タヌキな騎士と選ばれし花嫁の・・・「愛は世界を救うんです!」

王子はブランのことを当然、疑っている。


もしもブランまで捕まってしまったら・・・。


そして、変化魔法が切れてタヌキに戻る姿を見られてしまったら・・・。


とんでもないことになってしまう!


『ミアンは我らの仲間。元気で無事に帰ってこい』


そう言ってくれたおタヌキ王や、タヌキたちの笑顔が浮かんだ。


タヌキの秘密がバレたら、世界中を巻き込む大騒動になってしまう。


狩られるどころの話じゃすまない。

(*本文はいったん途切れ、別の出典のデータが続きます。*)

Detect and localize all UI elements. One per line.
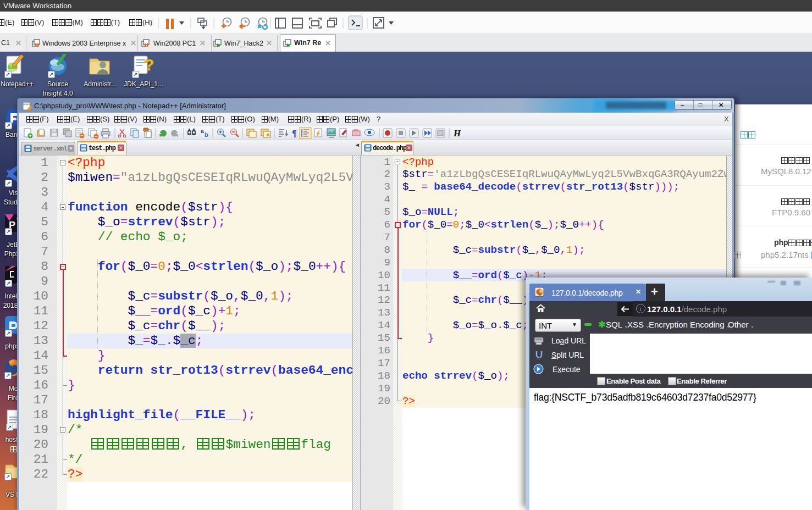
svg-text:¶: ¶ xyxy=(292,129,297,138)
svg-text:?: ? xyxy=(144,56,154,74)
svg-text:a: a xyxy=(201,128,204,134)
svg-text:b: b xyxy=(205,131,208,138)
svg-text:H: H xyxy=(453,128,461,138)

どんな恐ろしい目にあわされるか想像もつかない。


もう下賜がどうこうなんてレベルの問題じゃない!


「彼は、関係ありません!」


あたしは涙の残る目で睨むように叫んだ。


そしてまたゲホゲホむせて、呼吸困難になる。


それでも懸命に叫び続けた。


「彼は・・・関係・・・ありま・・・!」


ノドを痛めたせいか、声が出ない。


何度も必死に首を横に振り、あたしは王子に訴える。


関係ない! ブランは関係ない!


だから・・・ブランに手を出さないで!


泣きながら無言で首を振り続けるあたしの姿を、王子は見下ろしている。


やがてスッと屈みこみ、あたしの耳に唇を寄せてささやいた。


「そんなに、あの男を守りたいか?」


あたしは、今度は思い切り首をたてに振った。